● **Exercise requirements**: Below are records with pictures; copy word for word only the lines between the line with "nes fatiga interior. En" and the line with "pueden editar o", inclusive, and drop the pictures.

● **Stored data**:
○ ○ ○ ○

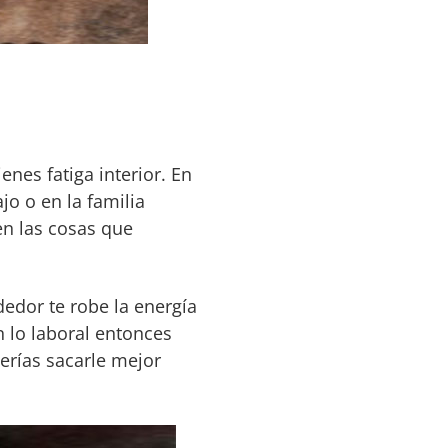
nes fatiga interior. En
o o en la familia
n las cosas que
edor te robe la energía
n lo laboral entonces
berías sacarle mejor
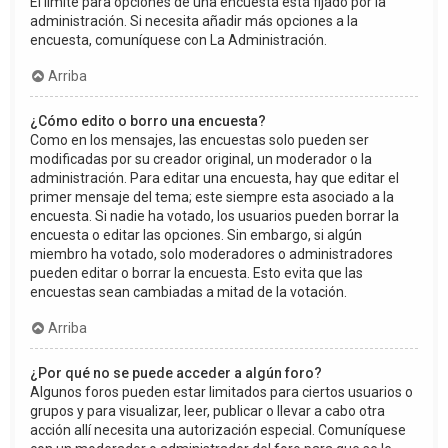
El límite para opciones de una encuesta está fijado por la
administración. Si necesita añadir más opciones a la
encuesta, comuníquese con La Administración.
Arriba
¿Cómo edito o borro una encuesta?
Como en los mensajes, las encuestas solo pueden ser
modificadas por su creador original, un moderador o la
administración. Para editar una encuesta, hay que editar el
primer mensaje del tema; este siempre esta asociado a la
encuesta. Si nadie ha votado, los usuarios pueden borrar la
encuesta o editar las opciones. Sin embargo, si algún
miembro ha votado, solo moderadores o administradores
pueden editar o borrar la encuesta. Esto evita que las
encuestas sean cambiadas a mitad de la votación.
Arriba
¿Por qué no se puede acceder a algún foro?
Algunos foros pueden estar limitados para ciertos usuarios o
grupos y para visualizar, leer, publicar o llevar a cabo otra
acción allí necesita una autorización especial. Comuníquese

○ ○ ○ ○

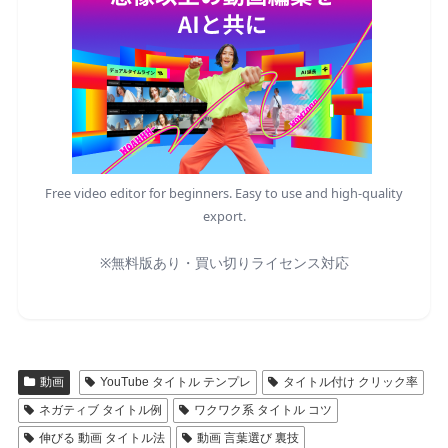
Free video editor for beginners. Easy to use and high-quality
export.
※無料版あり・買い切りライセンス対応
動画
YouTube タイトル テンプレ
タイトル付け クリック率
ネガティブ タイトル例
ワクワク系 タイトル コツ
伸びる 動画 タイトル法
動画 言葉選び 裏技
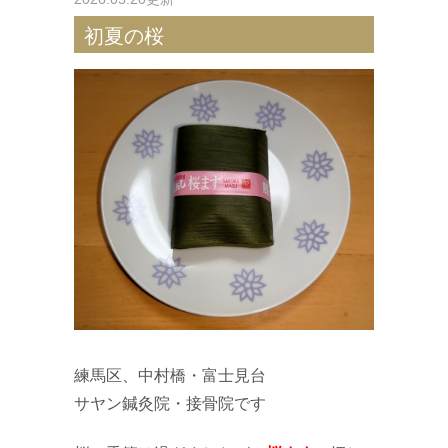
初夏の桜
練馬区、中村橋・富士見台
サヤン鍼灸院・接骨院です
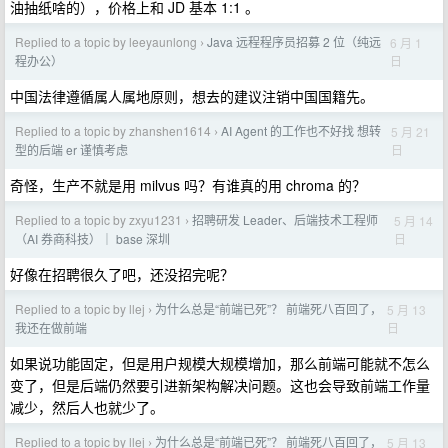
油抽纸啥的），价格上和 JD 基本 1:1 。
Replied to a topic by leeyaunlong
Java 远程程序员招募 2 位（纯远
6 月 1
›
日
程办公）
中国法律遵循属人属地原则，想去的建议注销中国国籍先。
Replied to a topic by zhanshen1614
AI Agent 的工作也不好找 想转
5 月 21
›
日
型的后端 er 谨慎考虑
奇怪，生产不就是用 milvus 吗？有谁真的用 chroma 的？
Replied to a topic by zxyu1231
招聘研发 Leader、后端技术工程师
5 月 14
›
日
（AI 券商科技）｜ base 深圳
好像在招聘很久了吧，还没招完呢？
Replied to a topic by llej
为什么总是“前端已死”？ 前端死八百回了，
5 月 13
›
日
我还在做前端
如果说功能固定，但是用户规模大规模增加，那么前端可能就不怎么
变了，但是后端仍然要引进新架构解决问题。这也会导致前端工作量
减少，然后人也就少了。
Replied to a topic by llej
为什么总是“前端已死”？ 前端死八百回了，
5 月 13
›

○ ○ ○ ○

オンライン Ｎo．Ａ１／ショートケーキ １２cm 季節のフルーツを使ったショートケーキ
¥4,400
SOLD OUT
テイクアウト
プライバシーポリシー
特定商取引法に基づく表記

○ ○ ○ ○

● **Reply**:
nes fatiga interior. En
o o en la familia
n las cosas que
edor te robe la energía
n lo laboral entonces
berías sacarle mejor
El límite para opciones de una encuesta está fijado por la
administración. Si necesita añadir más opciones a la
encuesta, comuníquese con La Administración.
Arriba
¿Cómo edito o borro una encuesta?
Como en los mensajes, las encuestas solo pueden ser
modificadas por su creador original, un moderador o la
administración. Para editar una encuesta, hay que editar el
primer mensaje del tema; este siempre esta asociado a la
encuesta. Si nadie ha votado, los usuarios pueden borrar la
encuesta o editar las opciones. Sin embargo, si algún
miembro ha votado, solo moderadores o administradores
pueden editar o borrar la encuesta. Esto evita que las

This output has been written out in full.